Feeling Angry ... And A Little Bit of Hope

I just finished writing about something tonight, but it turned out average. It didn't really reflect the evolution and the changes that I've shown in my previous writing before. But, I did the right thing, I guess. I just wrote it till the end. In the end, I didn't like it. It's so out of place, just like seeing a small kid scribbling. I don't like it at all. The direction that I was trying to get to with it was just not shown at all. So, after I finished writing it, I immediately put it away, didn't even bother to read it all. But, I'm still going to keep it. Someday it might be useful for me and maybe, I would get the chance to rewrite it the way I want it to be, with the rest of the writings of the past, which I think, in need of improvisation and improvement later on as well. Well, the reason I drop by my own blog here tonight, and for the second time in these few hours, is to let my mind rest in peace a little bit. I want to release my frustration and anger that I've kept so long since the first day I came home. We. humans, have the right to feel and show our emotions. For some, it is like a therapy, to let out the poison of themselves. For the rest, it might just for fun.

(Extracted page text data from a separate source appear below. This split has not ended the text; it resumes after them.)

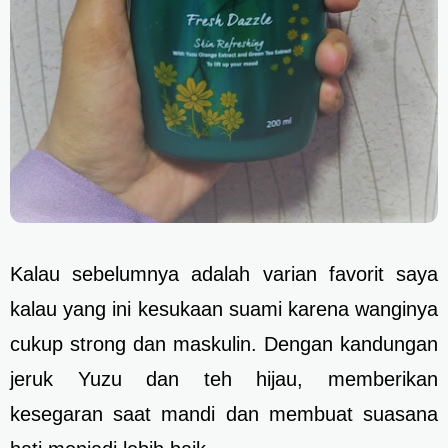
Kalau sebelumnya adalah varian favorit saya
kalau yang ini kesukaan suami karena wanginya
cukup strong dan maskulin. Dengan kandungan
jeruk Yuzu dan teh hijau, memberikan
kesegaran saat mandi dan membuat suasana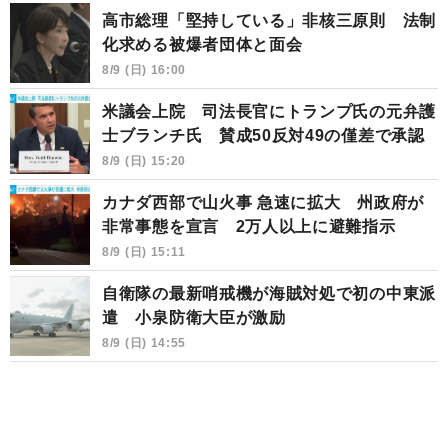
高市総理「堅持している」非核三原則 法制
化求める被爆者団体と面会
8/9 (日) 16:00
米議会上院 司法長官にトランプ氏の元弁護
士ブランチ氏 賛成50反対49の僅差で承認
8/9 (日) 15:20
カナダ西部で山火事 急速に拡大 州政府が
非常事態を宣言 2万人以上に避難指示
8/9 (日) 15:11
自衛隊の最新哨戒機が海賊対処で初の中東派
遣 小泉防衛大臣が激励
8/9 (日) 14:55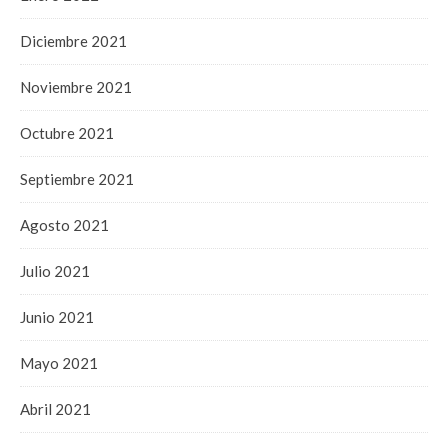
Diciembre 2021
Noviembre 2021
Octubre 2021
Septiembre 2021
Agosto 2021
Julio 2021
Junio 2021
Mayo 2021
Abril 2021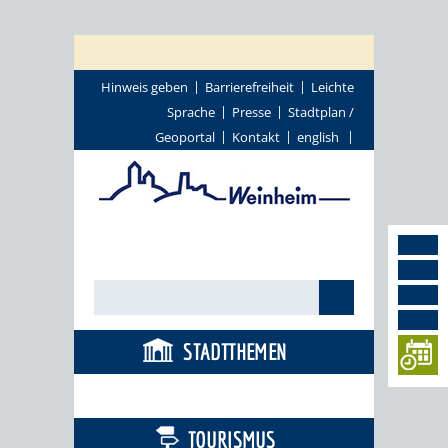
Hinweis geben
Barrierefreiheit
Leichte
Sprache
Presse
Stadtplan /
Geoportal
Kontakt
english
STADTTHEMEN
BÜRGERSERVICE
TOURISMUS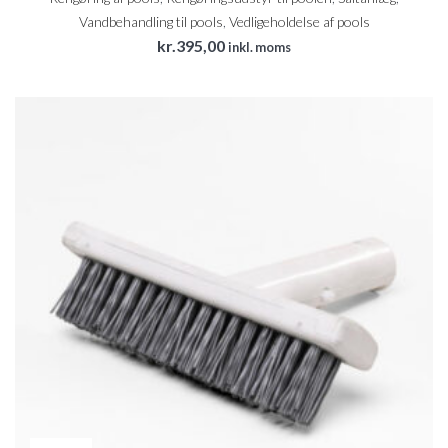
Vandbehandling til pools
,
Vedligeholdelse af pools
kr.
395,00
inkl. moms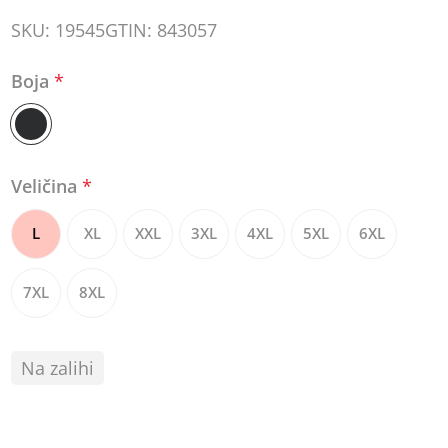
SKU:
19545
GTIN:
843057
Boja
*
Veličina
*
L
XL
XXL
3XL
4XL
5XL
6XL
7XL
8XL
Na zalihi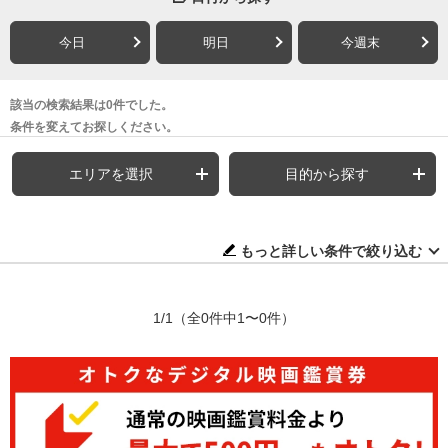
今日
明日
今週末
該当の検索結果は0件でした。
条件を変えてお探しください。
エリアを選択
目的から探す
もっと詳しい条件で絞り込む
1/1
（全0件中1〜0件）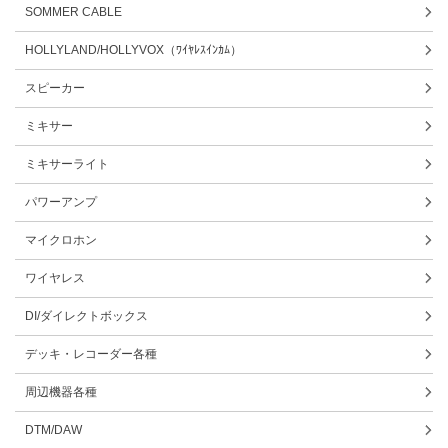
SOMMER CABLE
HOLLYLAND/HOLLYVOX（ﾜｲﾔﾚｽｲﾝｶﾑ）
スピーカー
ミキサー
ミキサーライト
パワーアンプ
マイクロホン
ワイヤレス
DI/ダイレクトボックス
デッキ・レコーダー各種
周辺機器各種
DTM/DAW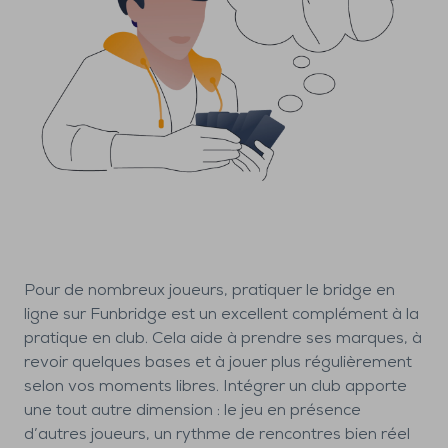
Pour de nombreux joueurs, pratiquer le bridge en
ligne sur Funbridge est un excellent complément à la
pratique en club. Cela aide à prendre ses marques, à
revoir quelques bases et à jouer plus régulièrement
selon vos moments libres. Intégrer un club apporte
une tout autre dimension : le jeu en présence
d’autres joueurs, un rythme de rencontres bien réel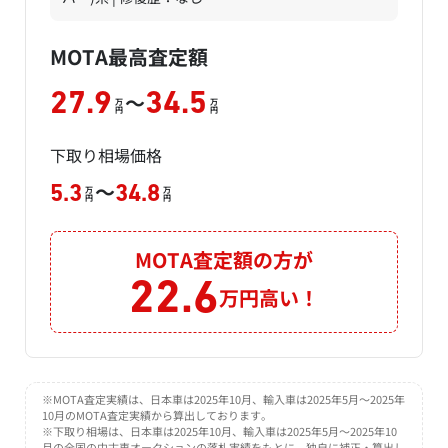
MOTA最高査定額
～
27.9
34.5
万
万
円
円
下取り相場価格
～
5.3
34.8
万
万
円
円
MOTA査定額の方が
22.6
万円高い！
※MOTA査定実績は、日本車は2025年10月、輸入車は2025年5月～2025年
10月のMOTA査定実績から算出しております。
※下取り相場は、日本車は2025年10月、輸入車は2025年5月～2025年10
月の全国の中古車オークションの落札実績をもとに、独自に補正・算出し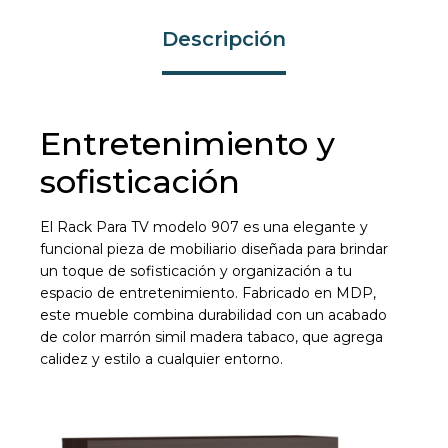
Descripción
Entretenimiento y
sofisticación
El Rack Para TV modelo 907 es una elegante y
funcional pieza de mobiliario diseñada para brindar
un toque de sofisticación y organización a tu
espacio de entretenimiento. Fabricado en MDP,
este mueble combina durabilidad con un acabado
de color marrón simil madera tabaco, que agrega
calidez y estilo a cualquier entorno.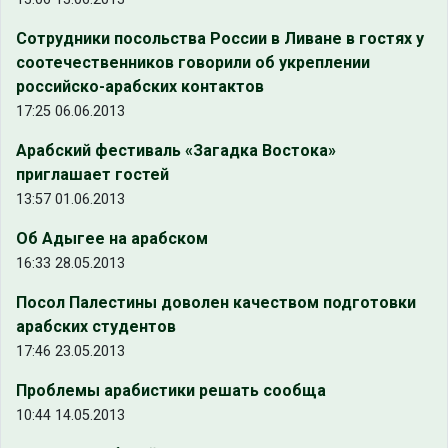
Сотрудники посольства России в Ливане в гостях у
соотечественников говорили об укреплении
российско-арабских контактов
17:25 06.06.2013
Арабский фестиваль «Загадка Востока»
приглашает гостей
13:57 01.06.2013
Об Адыгее на арабском
16:33 28.05.2013
Посол Палестины доволен качеством подготовки
арабских студентов
17:46 23.05.2013
Проблемы арабистики решать сообща
10:44 14.05.2013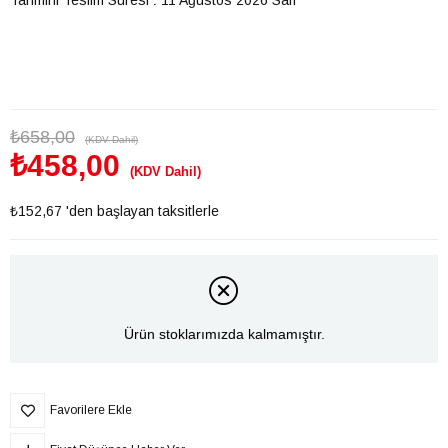
₺658,00
(KDV Dahil)
₺458,00
(KDV Dahil)
₺152,67
'den başlayan taksitlerle
Ürün stoklarımızda kalmamıştır.
Favorilere Ekle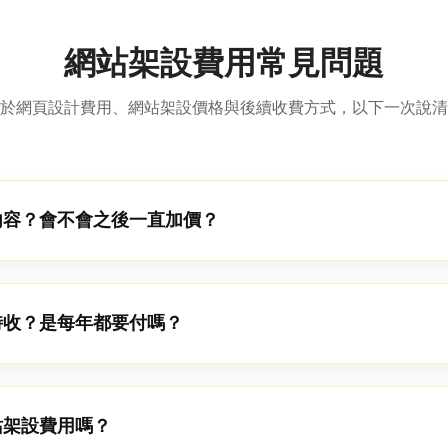
網站架設費用常見問題
於網頁設計費用、網站架設價格與後續收費方式，以下一次說清
內容？會不會之後一直加價？
時收？是每年都要付嗎？
站架設費用嗎？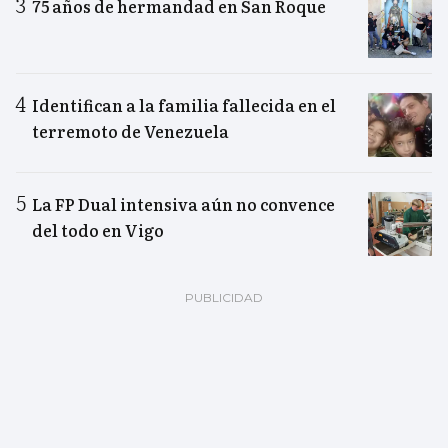
75 años de hermandad en San Roque
Identifican a la familia fallecida en el
terremoto de Venezuela
La FP Dual intensiva aún no convence
del todo en Vigo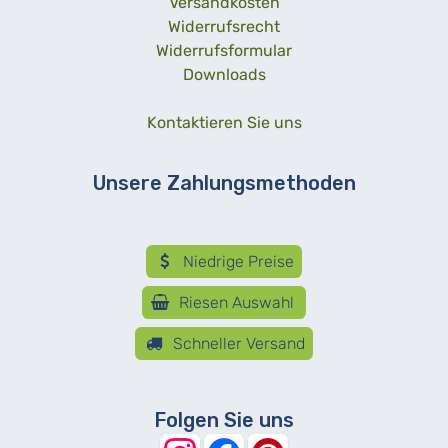
Versandkosten
Widerrufsrecht
Widerrufsformular
Downloads
Kontaktieren Sie uns
Unsere Zahlungsmethoden
Niedrige Preise
Riesen Auswahl
Schneller Versand
Folgen Sie uns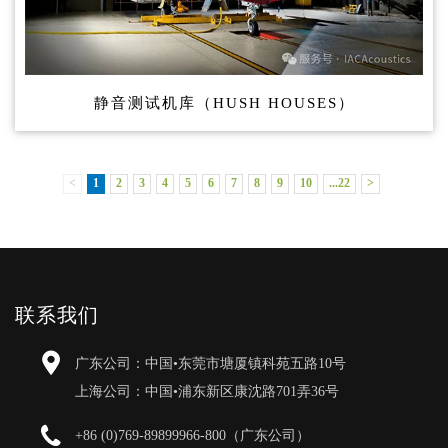
静音测试机库（HUSH HOUSES）
<
1
2
3
4
5
6
7
8
9
10
...22
>
联系我们
广东公司：中国•东莞市塘厦镇科苑五路10号
上海公司：中国•浦东新区康沈路701弄36号
+86 (0)769-89899966-800（广东公司）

But to me, it is more to loosing up a little bit. Since I'm not quite happy these days, it definitely takes a toll on me. That's why I made an effort to spend some quality time with myself and write something about it. As you all know, I pour out my emotions in my writings, instead of mere words said. But, it didn't turn out well. So, it made me even frustrated. But somehow, out of all this nonsense, it tells me something. I shouldn't have gone to hide myself just to not let everyone knows how I feel deep down. Maybe, it's a good thing to have it released sometimes. Because of that reason, I kept continuing to write what I just finished writing just now. Although it kinda sucked a little bit, I always believe in this talent of writing that God has given me. So, I'm gonna keep it till the day I could finally settle down and rewrite everything, turn it to what it supposed to be. Finger-crossed for that day to come around fast ...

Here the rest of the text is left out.